The news about tragedies continue to trend in the public sphere at such a rate that Nigerians, in their consternation and disbelief, wonder how dangerously low it could get. Such was the disclosure that 25,000 Nigerians are missing as a result of armed conflicts, violence and migration. Of this figure, 50 per cent are believed to be minors. The greater worry is that the people are beginning to see these figures as the new normal, something to shrug off with disturbing levity.
Sadly, this development confers on the nation another despicable record, from being the poverty capital of the world, to being the nation with the highest number of humans believed to have disappeared without trace. In Africa as a whole, 64,000 people are reportedly on the list of those assumed to have disappeared. Out of this figure, 25,000 are Nigerians. These figures are official coming from the Ministry of Humanitarian Affairs, Disaster Management and Social Development as well as the International Committee of the Red Cross (ICRC). The forum was a press briefing to mark the International Day of the Disappeared – a weird day indeed.
In the considered opinion of this newspaper, the above scenario is definitely scary. But even more disconcerting is a report by the United Nations Development Programme (UNDP) which claimed that the deaths from the 12 years of violence in the country is 10 times higher than previously thought and estimated. According to that report, the conflict in the North east of Nigeria has caused, directly and indirectly, the deaths of some 350,000 people, the vast majority of which are children below the age of five.
In another report, an international rights organisation, Global Rights Nigeria, claimed that 4, 556 Nigerians were killed in 2020 as the insecurity situation remains worrisome across the country. Similarly in the first six weeks of 2021, lives of no fewer than 1,525 persons were wasted across the country. In the first quarter of 2022, 1,743 Nigerians were killed as a result of sundry security challenges.

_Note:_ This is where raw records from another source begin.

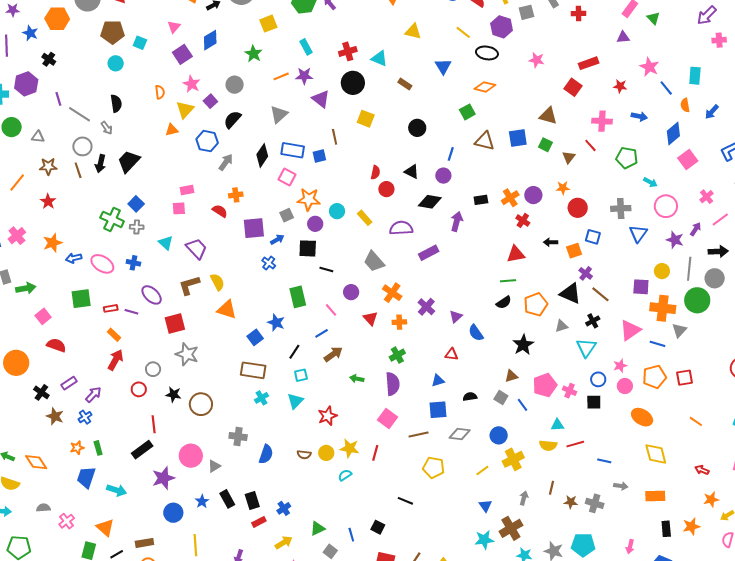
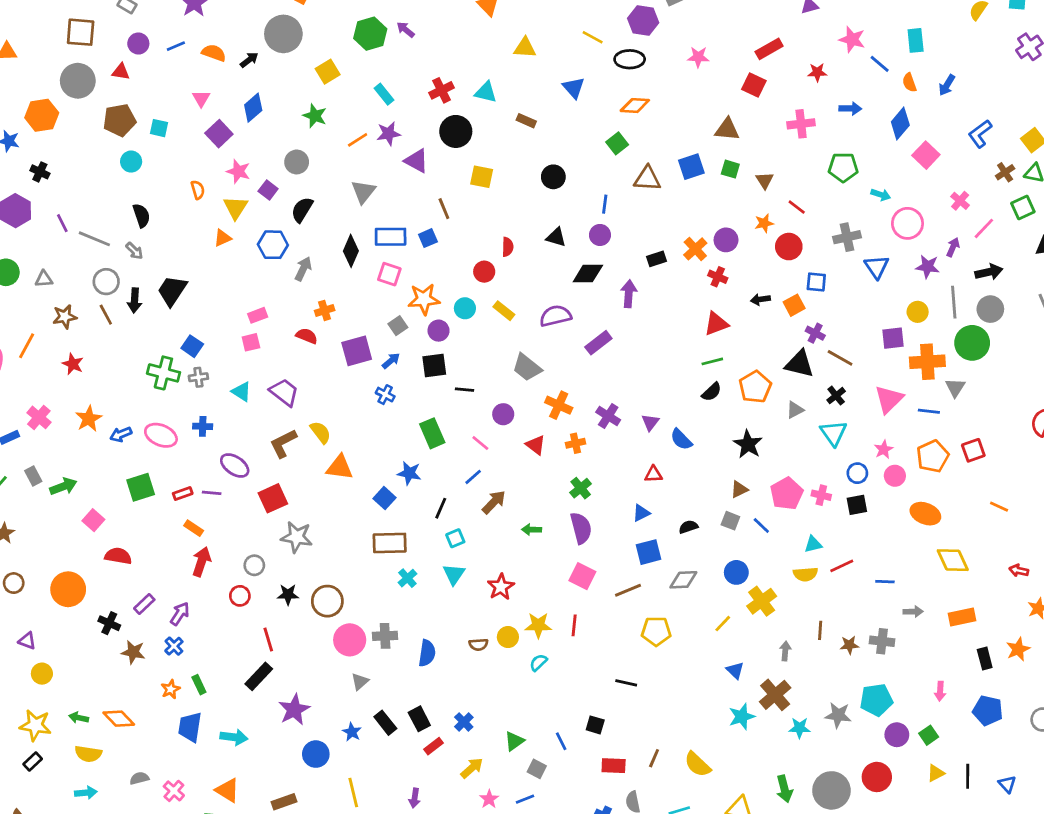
red line: (590, 145) -> (797, 207), moved
red circle: (386, 189) -> (484, 272), moved
pink circle: (191, 456) -> (350, 640), moved

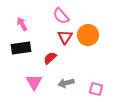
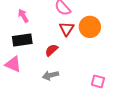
pink triangle: (34, 82) -> (13, 64), moved, turned -36
gray arrow: (66, 83) -> (50, 75), moved

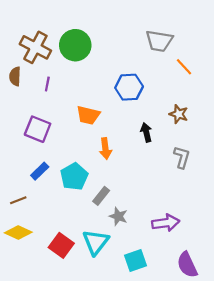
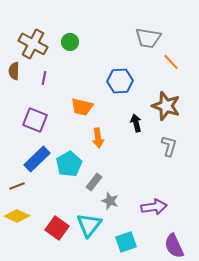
green circle: (75, 45) -> (70, 42), size x0.6
brown star: (179, 114) -> (166, 106), size x1.6
blue rectangle: (40, 171) -> (37, 159), size x1.5

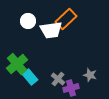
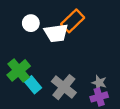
gray cross: (58, 79) -> (64, 87), size x1.6
purple cross: (71, 88) -> (99, 97), moved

It is pertinent to point out that until one is personally affected, these figures will remain statistics. But are they? We are talking about human beings with flesh and blood, dead, disappeared. Nigerians- fathers, mothers, children, brothers, sisters and compatriots- who had high hopes for themselves, their families and even the nation- wasted for no fault of their own making.
It is easy, in our view, for this outrageous state of affairs to be blamed on 35 active armed conflicts in the continent of Africa. Or for that matter, the quest for greener pasture, safety and better life across borders, the Sahara Desert and the high seas.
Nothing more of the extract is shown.